This brilliantly written article published on Tunisia Live website perfectly summarizes Tunisia for an outsider - a country of contradictions but yet so alluring and fascinating that it keeps visitors coming back. The only part I don't like is where the writer buys into this phantasmagorical narrative of cutting off hands which are so far from truth. Otherwise, it is a great read:
this
is post-revolution Tunisia, a clumsy moment rife with contradiction: divorce
and abortion are legal and polygamy is banned; homosexuality is illegal and
prostitutes are official employees of the Ministry of the Interior; women feel
free to wear bikinis on the beach but kids are thrown in jail for kissing in
the streets; alcohol is legal but not widely available and discreetly sold for
fear of a fundamentalist cutting off your fingers; there is a liberal media yet
one can still be locked away publishing pictures of the prophet. All the while,
a Salafist minority noisily threatens to foist theocracy upon the country.

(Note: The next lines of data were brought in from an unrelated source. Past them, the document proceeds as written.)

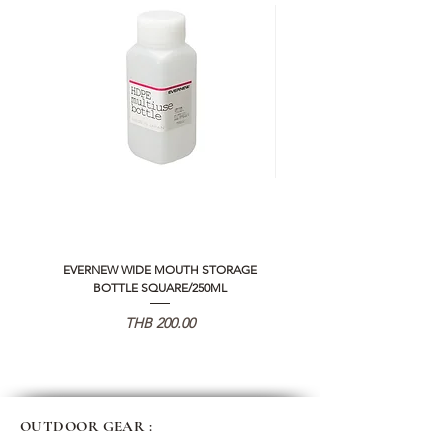
EVERNEW WIDE MOUTH STORAGE
5050 WORKSHOP SILICON C
BOTTLE SQUARE/250ML
REMOTE CONTROLLER 2.0
Price
THB 200.00
OUTDOOR GEAR :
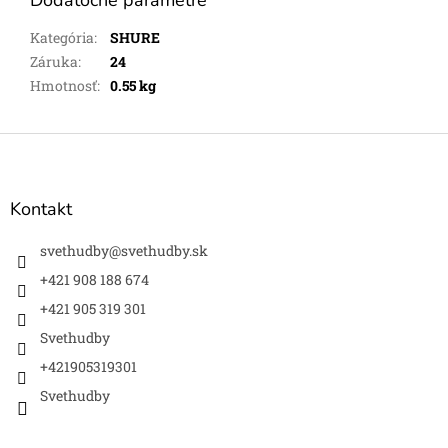
Dodatočné parametre
Kategória
:
SHURE
Záruka
:
24
Hmotnosť
:
0.55 kg
Z
á
p
ä
Kontakt
t
i
svethudby
@
svethudby.sk
e
+421 908 188 674
+421 905 319 301
Svethudby
+421905319301
Svethudby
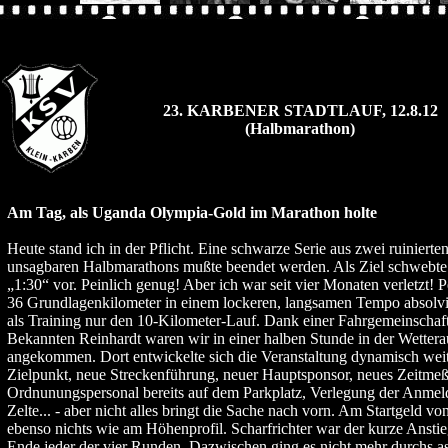
23. KARBENER STADTLAUF, 12.8.12
(Halbmarathon)
Am Tag, als Uganda Olympia-Gold im Marathon holte
Heute stand ich in der Pflicht. Eine schwarze Serie aus zwei ruiniert
unsagbaren Halbmarathons mußte beendet werden. Als Ziel schwebte 
„1:30“ vor. Peinlich genug! Aber ich war seit vier Monaten verletzt! 
36 Grundlagenkilometer in einem lockeren, langsamen Tempo absolvier
als Training nur den 10-Kilometer-Lauf. Dank einer Fahrgemeinschaf
Bekannten Reinhardt waren wir in einer halben Stunde in der Wetter
angekommen. Dort entwickelte sich die Veranstaltung dynamisch weite
Zielpunkt, neue Streckenführung, neuer Hauptsponsor, neues Zeitme
Ordnunungspersonal bereits auf dem Parkplatz, Verlegung der Anme
Zelte... - aber nicht alles bringt die Sache nach vorn. Am Startgeld vo
ebenso nichts wie am Höhenprofil. Scharfrichter war der kurze Anst
Ende jeder der vier Runden. Dazwischen ging es nicht mehr durchs as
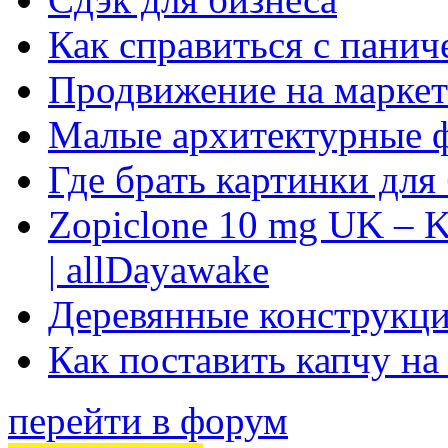
Как справиться с панич
Продвижение на маркет
Малые архитектурные 
Где брать картинки для
Zopiclone 10 mg UK – K
| allDayawake
Деревянные конструкци
Как поставить капчу на
перейти в форум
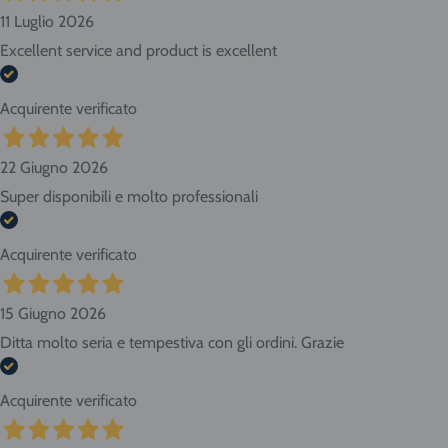
11 Luglio 2026
Excellent service and product is excellent
Acquirente verificato
22 Giugno 2026
Super disponibili e molto professionali
Acquirente verificato
15 Giugno 2026
Ditta molto seria e tempestiva con gli ordini. Grazie
Acquirente verificato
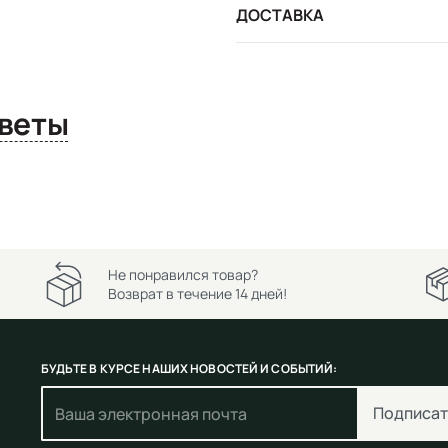
ДОСТАВКА
сы и ответы
Не понравился товар?
Возврат в течение 14 дней!
БУДЬТЕ В КУРСЕ НАШИХ НОВОСТЕЙ И СОБЫТИЙ:
Подписат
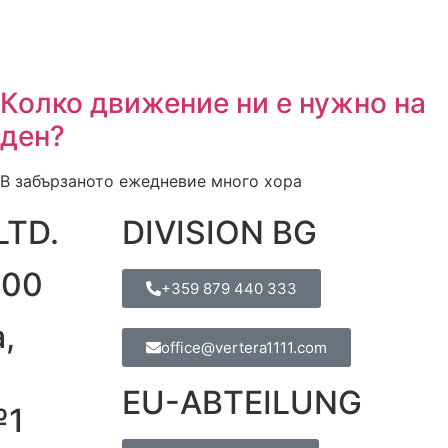
Колко движение ни е нужно на
ден?
В забързаното ежедневие много хора
LTD.
DIVISION BG
600
+359 879 440 333
,
office@vertera1111.com
EU-ABTEILUNG
№1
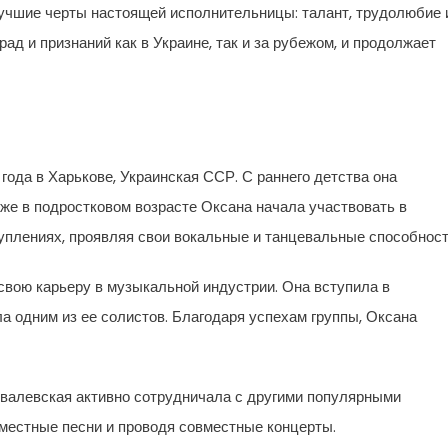
учшие черты настоящей исполнительницы: талант, трудолюбие 
ад и признаний как в Украине, так и за рубежом, и продолжает
года в Харькове, Украинская ССР. С раннего детства она
Уже в подростковом возрасте Оксана начала участвовать в
плениях, проявляя свои вокальные и танцевальные способност
свою карьеру в музыкальной индустрии. Она вступила в
а одним из ее солистов. Благодаря успехам группы, Оксана
овалевская активно сотрудничала с другими популярными
местные песни и проводя совместные концерты.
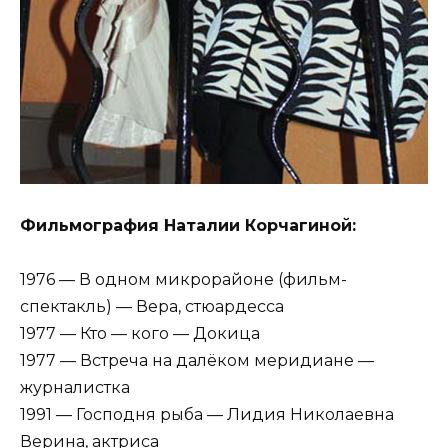
Фильмография Наталии Корчагиной:
1976 — В одном микрорайоне (фильм-
спектакль) — Вера, стюардесса
1977 — Кто — кого — Докица
1977 — Встреча на далёком меридиане —
журналистка
1991 — Господня рыба — Лидия Николаевна
Верина, актриса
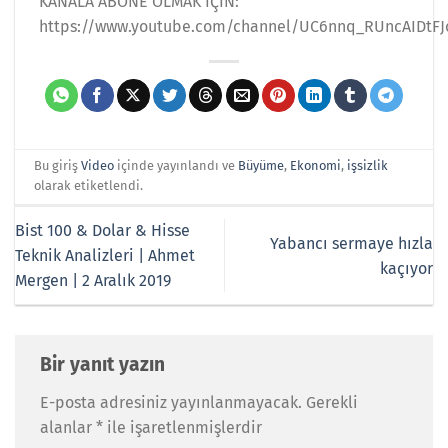
KANALA ABONE OLMAK İÇİN:
https://www.youtube.com/channel/UC6nnq_RUncAIDtFJ
Bu giriş
Video
içinde yayınlandı ve
Büyüme
,
Ekonomi
,
işsizlik
olarak etiketlendi.
Bist 100 & Dolar & Hisse
Yabancı sermaye hızla
Teknik Analizleri | Ahmet
kaçıyor
Mergen | 2 Aralık 2019
Bir yanıt yazın
E-posta adresiniz yayınlanmayacak.
Gerekli
alanlar
*
ile işaretlenmişlerdir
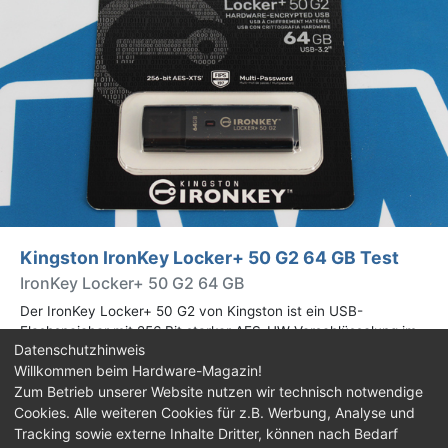
Kingston IronKey Locker+ 50 G2 64 GB Test
IronKey Locker+ 50 G2 64 GB
Der IronKey Locker+ 50 G2 von Kingston ist ein USB-
Flashspeicher mit 256 Bit starker AES-HW-Verschlüsselung im
Datenschutzhinweis
XTS-Modus. Wir haben das 64-GB-Modell im Praxistest
Willkommen beim Hardware-Magazin!
genauer begutachtet.
Zum Betrieb unserer Website nutzen wir technisch notwendige
Cookies. Alle weiteren Cookies für z.B. Werbung, Analyse und
Impressum
|
Kontakt
|
Jobs
|
Datenschutz
|
Tracking sowie externe Inhalte Dritter, können nach Bedarf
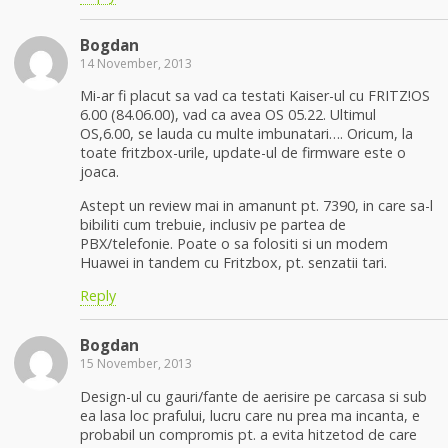
Bogdan
14 November, 2013
Mi-ar fi placut sa vad ca testati Kaiser-ul cu FRITZ!OS
6.00 (84.06.00), vad ca avea OS 05.22. Ultimul
OS,6.00, se lauda cu multe imbunatari…. Oricum, la
toate fritzbox-urile, update-ul de firmware este o
joaca.
Astept un review mai in amanunt pt. 7390, in care sa-l
bibiliti cum trebuie, inclusiv pe partea de
PBX/telefonie. Poate o sa folositi si un modem
Huawei in tandem cu Fritzbox, pt. senzatii tari.
Reply
Bogdan
15 November, 2013
Design-ul cu gauri/fante de aerisire pe carcasa si sub
ea lasa loc prafului, lucru care nu prea ma incanta, e
probabil un compromis pt. a evita hitzetod de care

Hypocrisy is also rampant … the psyche of millions torn asunder by the
dissonance between the sacrosanct laws of God and the mutable laws of men and
the social pressure to reconcile the two. A man that frequents the brothels
would not tell me where it was located, because it is “haram” – forbidden by
Allah. One young man would not speak the name of the street for fear of what
others might think of him for the mere utterance; he opts to write the name on
a piece of paper, and only because I am a friend.